Try it:
The lines to find are those in the entries that hold the word "Equinox"; copy every one of them.

[Transcribed page contents]
--- START ---

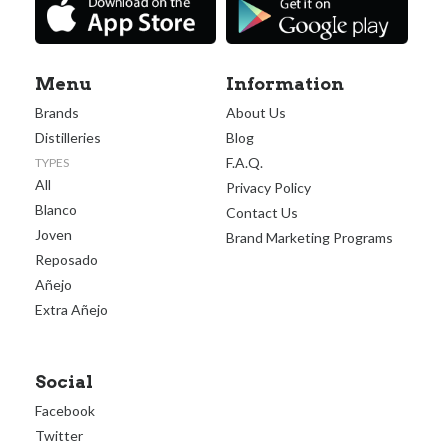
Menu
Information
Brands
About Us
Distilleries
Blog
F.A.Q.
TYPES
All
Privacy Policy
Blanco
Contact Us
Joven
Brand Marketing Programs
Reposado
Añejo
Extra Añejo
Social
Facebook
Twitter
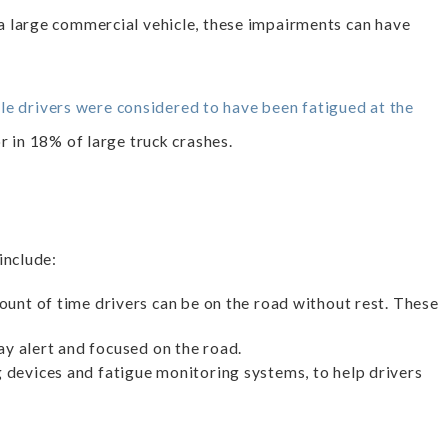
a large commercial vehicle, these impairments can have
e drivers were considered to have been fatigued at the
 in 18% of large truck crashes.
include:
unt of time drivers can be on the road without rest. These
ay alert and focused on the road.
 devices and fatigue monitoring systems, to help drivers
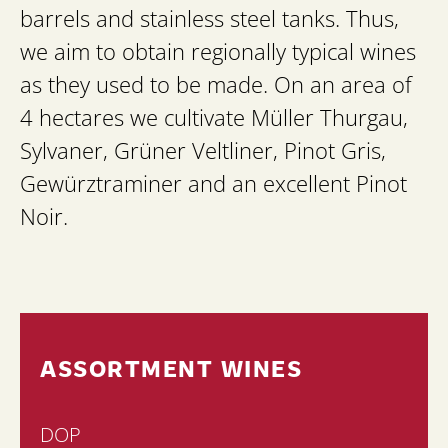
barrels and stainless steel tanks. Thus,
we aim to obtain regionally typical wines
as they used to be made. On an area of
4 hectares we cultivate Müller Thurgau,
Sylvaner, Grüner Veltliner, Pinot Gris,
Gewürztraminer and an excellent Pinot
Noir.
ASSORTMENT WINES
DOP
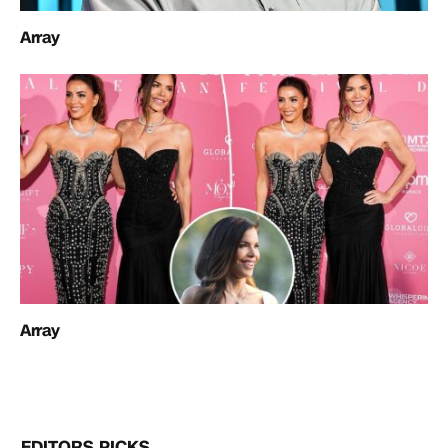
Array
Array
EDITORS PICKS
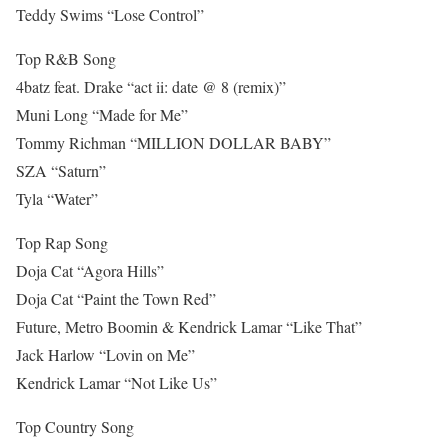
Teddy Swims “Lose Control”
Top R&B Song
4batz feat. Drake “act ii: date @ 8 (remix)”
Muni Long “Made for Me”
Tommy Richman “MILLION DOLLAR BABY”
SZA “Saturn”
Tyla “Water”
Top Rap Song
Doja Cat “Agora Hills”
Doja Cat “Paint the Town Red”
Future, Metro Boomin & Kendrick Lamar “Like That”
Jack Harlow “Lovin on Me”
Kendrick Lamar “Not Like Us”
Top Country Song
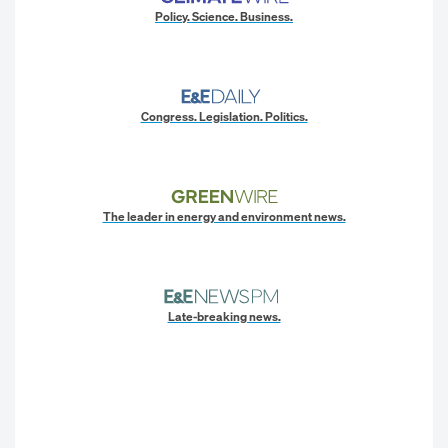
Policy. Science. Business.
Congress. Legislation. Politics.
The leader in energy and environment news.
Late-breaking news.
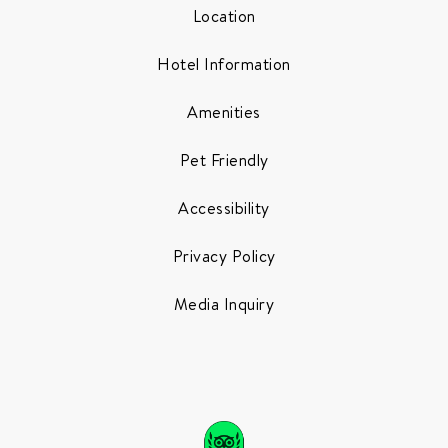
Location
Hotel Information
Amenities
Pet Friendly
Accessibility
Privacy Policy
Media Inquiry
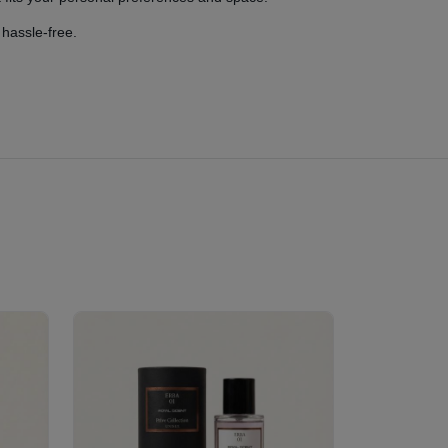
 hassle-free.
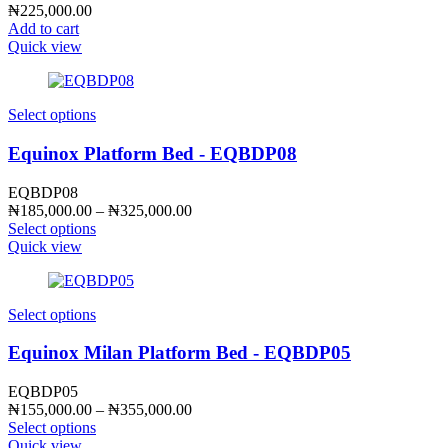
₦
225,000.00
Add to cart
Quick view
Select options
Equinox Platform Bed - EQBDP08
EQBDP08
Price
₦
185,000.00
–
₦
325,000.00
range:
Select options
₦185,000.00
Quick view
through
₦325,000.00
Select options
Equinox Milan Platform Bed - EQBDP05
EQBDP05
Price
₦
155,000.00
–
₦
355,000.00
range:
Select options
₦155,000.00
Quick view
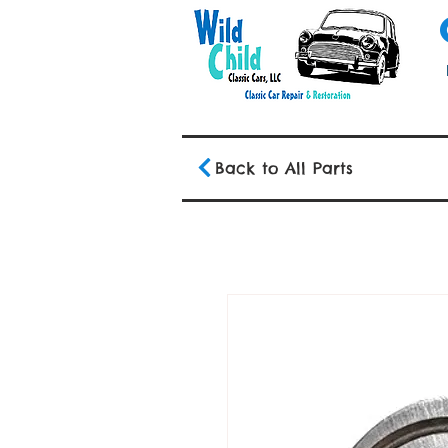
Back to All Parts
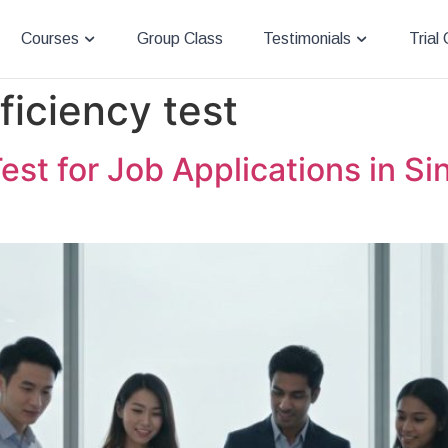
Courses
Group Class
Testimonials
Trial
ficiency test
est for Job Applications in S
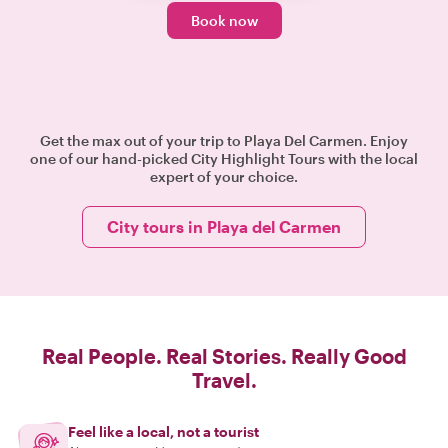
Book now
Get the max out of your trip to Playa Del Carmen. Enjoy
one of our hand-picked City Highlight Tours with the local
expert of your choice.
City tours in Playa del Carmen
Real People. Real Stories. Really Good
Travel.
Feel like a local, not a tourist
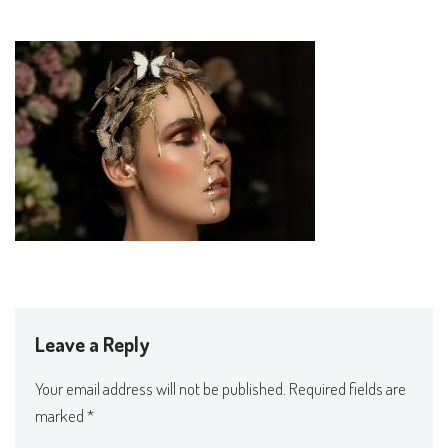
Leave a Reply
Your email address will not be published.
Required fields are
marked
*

--- END ---
--- START ---

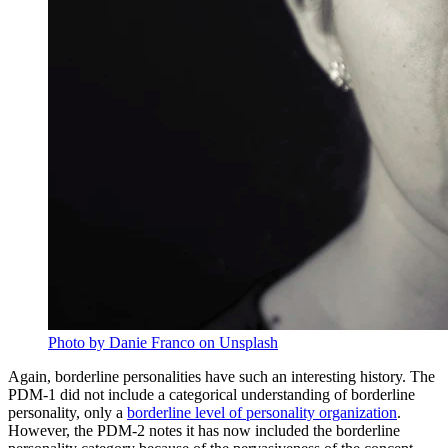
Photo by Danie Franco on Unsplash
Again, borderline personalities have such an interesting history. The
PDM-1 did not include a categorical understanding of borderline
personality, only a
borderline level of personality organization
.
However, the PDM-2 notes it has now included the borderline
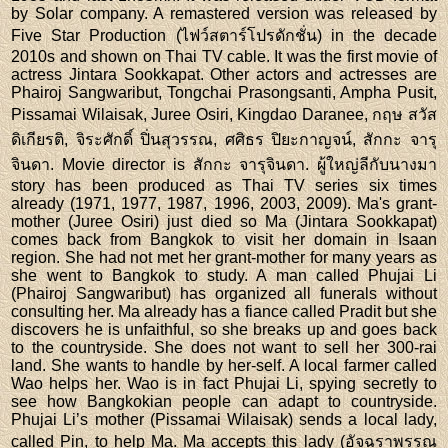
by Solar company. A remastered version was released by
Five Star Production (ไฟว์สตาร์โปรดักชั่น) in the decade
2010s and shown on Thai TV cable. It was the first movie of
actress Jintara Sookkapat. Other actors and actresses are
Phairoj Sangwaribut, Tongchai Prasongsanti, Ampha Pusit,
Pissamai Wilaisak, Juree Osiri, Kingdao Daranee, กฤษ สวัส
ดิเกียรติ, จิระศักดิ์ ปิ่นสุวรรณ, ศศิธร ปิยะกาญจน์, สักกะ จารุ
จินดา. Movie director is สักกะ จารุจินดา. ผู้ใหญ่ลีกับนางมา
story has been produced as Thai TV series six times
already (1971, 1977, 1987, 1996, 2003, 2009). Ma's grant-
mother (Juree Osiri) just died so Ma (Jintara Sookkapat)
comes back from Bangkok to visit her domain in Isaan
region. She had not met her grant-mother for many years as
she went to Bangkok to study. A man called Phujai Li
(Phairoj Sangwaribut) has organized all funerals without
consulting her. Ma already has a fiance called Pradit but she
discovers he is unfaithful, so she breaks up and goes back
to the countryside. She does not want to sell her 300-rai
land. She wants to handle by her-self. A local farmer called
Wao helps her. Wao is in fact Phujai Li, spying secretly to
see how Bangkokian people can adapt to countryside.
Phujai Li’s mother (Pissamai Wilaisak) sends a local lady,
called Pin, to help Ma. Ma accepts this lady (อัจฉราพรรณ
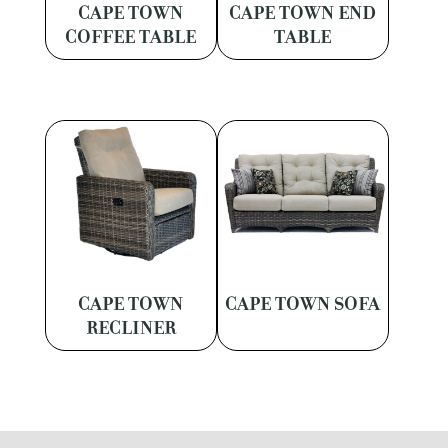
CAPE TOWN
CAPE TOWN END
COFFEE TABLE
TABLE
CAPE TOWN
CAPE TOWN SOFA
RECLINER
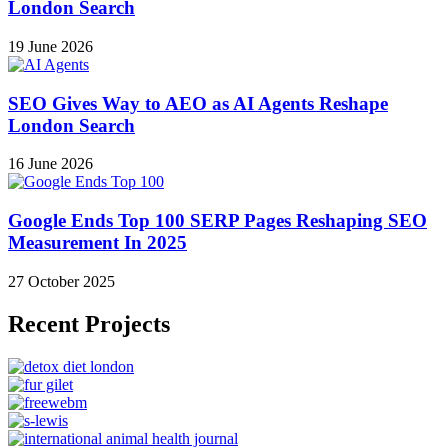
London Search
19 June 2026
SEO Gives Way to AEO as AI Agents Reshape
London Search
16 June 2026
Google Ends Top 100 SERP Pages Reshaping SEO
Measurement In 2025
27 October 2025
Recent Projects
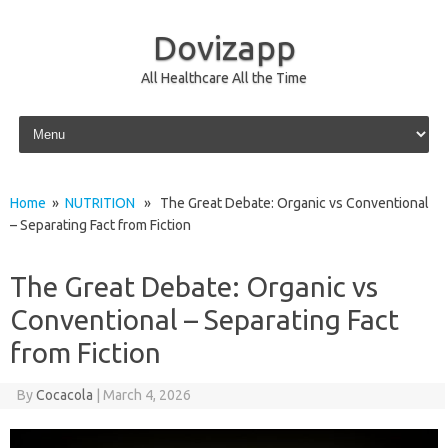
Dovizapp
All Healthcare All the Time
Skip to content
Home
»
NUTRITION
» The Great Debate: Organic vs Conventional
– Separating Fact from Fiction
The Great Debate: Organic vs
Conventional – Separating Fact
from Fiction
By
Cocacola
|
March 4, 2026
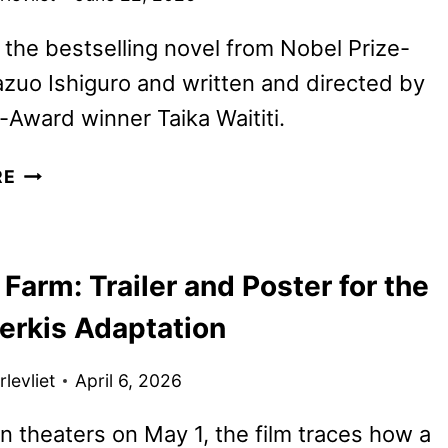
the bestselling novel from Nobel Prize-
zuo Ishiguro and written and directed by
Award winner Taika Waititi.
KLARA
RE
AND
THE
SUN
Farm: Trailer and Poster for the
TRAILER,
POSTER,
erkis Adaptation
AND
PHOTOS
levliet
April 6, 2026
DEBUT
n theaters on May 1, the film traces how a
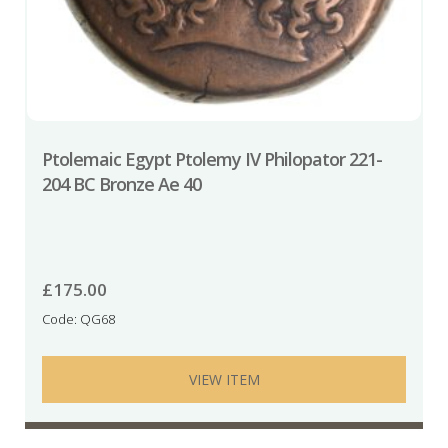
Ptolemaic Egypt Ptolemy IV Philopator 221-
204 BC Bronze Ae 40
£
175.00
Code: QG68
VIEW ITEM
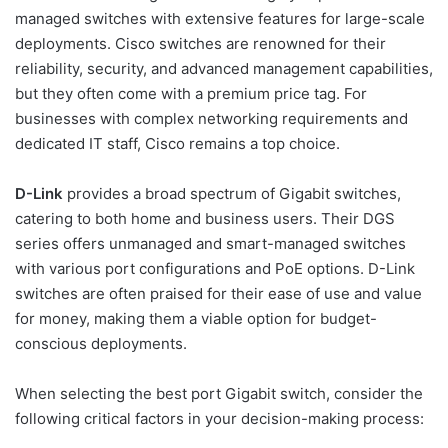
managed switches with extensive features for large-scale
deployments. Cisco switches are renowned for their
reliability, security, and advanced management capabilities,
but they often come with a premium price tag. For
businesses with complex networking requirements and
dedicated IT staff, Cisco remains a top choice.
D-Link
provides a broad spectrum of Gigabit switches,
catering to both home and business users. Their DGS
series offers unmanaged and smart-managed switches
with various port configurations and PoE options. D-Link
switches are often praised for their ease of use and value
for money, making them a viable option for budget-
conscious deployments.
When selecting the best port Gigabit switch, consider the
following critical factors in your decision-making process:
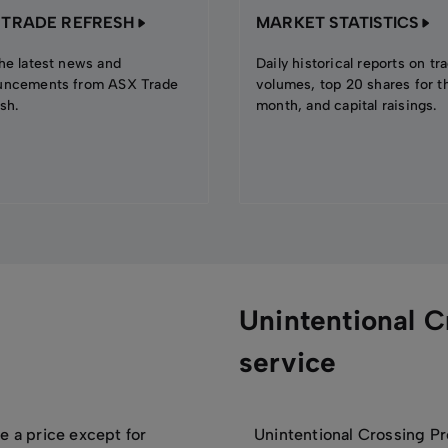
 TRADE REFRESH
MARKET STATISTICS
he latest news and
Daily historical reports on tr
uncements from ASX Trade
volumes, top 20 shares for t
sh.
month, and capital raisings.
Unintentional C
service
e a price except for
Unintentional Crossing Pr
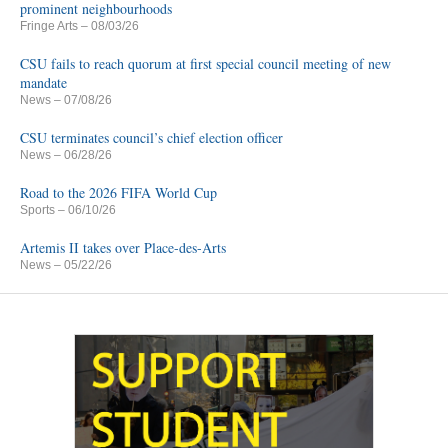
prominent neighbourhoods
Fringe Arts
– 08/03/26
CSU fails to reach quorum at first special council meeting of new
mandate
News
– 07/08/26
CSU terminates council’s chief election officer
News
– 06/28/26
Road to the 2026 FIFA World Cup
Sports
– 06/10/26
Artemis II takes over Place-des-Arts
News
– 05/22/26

--- END ---

Finished exercise:
Equinox Platform Bed - EQBDP08
Equinox Milan Platform Bed - EQBDP05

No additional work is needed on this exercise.